Phelps P D, Reardon W, Pembrey M, Bellman S, Luxom L
Royal National Throat, Nose and Ear Hospital, London, UK.
Neuroradiology. 1991;33(4):326-30. doi: 10.1007/BF00587816.
The association of X-linked mixed deafness with stapes gusher has been recognized for 20 years, and imaging studies by polytomography have shown dilatation of the lateral end of the internal auditory meatus (IAM) in some cases. We have made genetic linkage studies in 7 pedigrees in whom deafness was inherited in an X-linked manner. All patients had a full range of audiometric and vestibular function tests. Thin section high resolution CT in two planes was used to assess the state of the middle and inner ears. We found a distinctive inner ear deformity in some of the deaf males characterised not only by a wide bulbous IAM but more importantly, by deficient or absent bone between the lateral end of the IAM and the basal turn of the cochlea. We believe that this results in a communication between the subarachnoid space in the IAM and the perilymph in the cochlea, leading to perilymphatic hydrops and a "gusher" if the stapes is disturbed. Moreover, some of the obligate female carriers seem to have a milder form of the same anomaly associated with slight hearing loss. Genetic studies on some of the deaf males with apparently normal inner ear anatomy suggest a different locus on the X chromosome and hence a different pathogenesis for the deafness.

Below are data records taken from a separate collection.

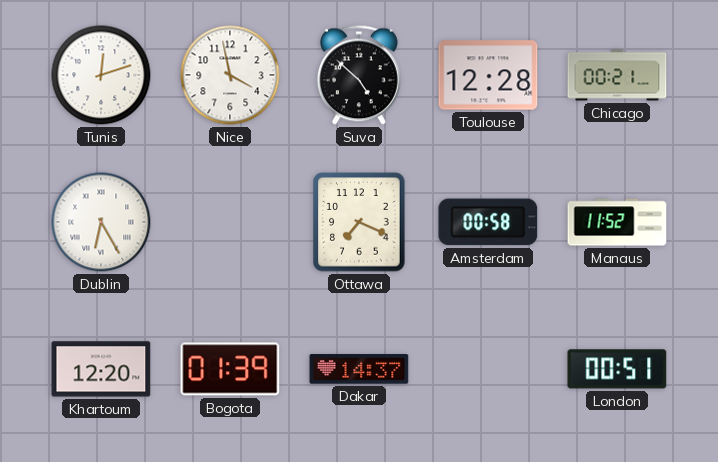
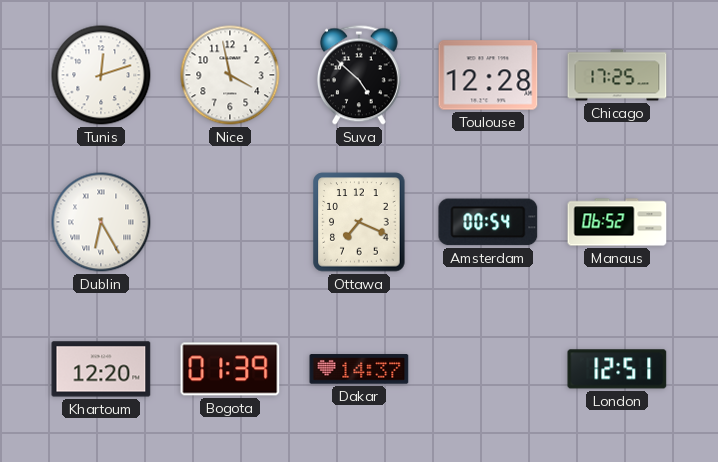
Chicago: 00:21 -> 17:25
Amsterdam: 00:58 -> 00:54
Manaus: 11:52 -> 06:52
London: 00:51 -> 12:51
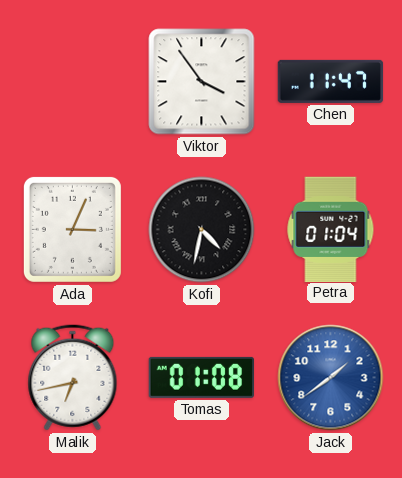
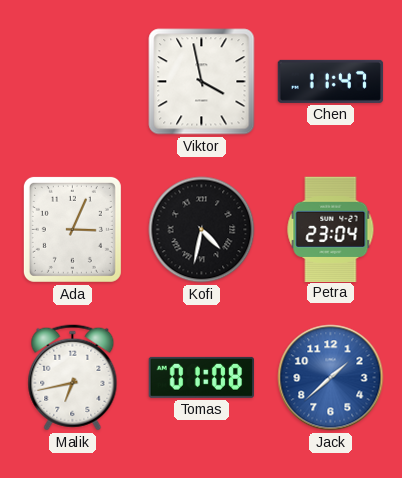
Viktor: 3:54 -> 3:58
Petra: 01:04 -> 23:04
Jack: 1:39 -> 1:38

X连锁混合性聋与镫骨井喷的关联已被认识20年,多层体层摄影术的影像学研究显示,部分病例内耳道(IAM)外侧端有扩张。我们对7个以X连锁方式遗传耳聋的家系进行了基因连锁研究。所有患者均进行了全面的听力测定和前庭功能测试。采用两个平面的薄层高分辨率CT评估中耳和内耳的状况。我们在部分耳聋男性中发现了一种独特的内耳畸形,其特征不仅在于IAM呈宽阔的球根状,更重要的是,在IAM外侧端与耳蜗底转之间缺乏骨质或骨质缺失。我们认为,这导致了IAM内的蛛网膜下腔与耳蜗内的外淋巴之间相通,若镫骨受到干扰,就会导致外淋巴积水和“井喷”。此外,一些必然的女性携带者似乎有相同异常的较轻形式,并伴有轻度听力损失。对一些内耳解剖结构明显正常的耳聋男性进行的基因研究表明,X染色体上存在不同的基因座,因此耳聋的发病机制也不同。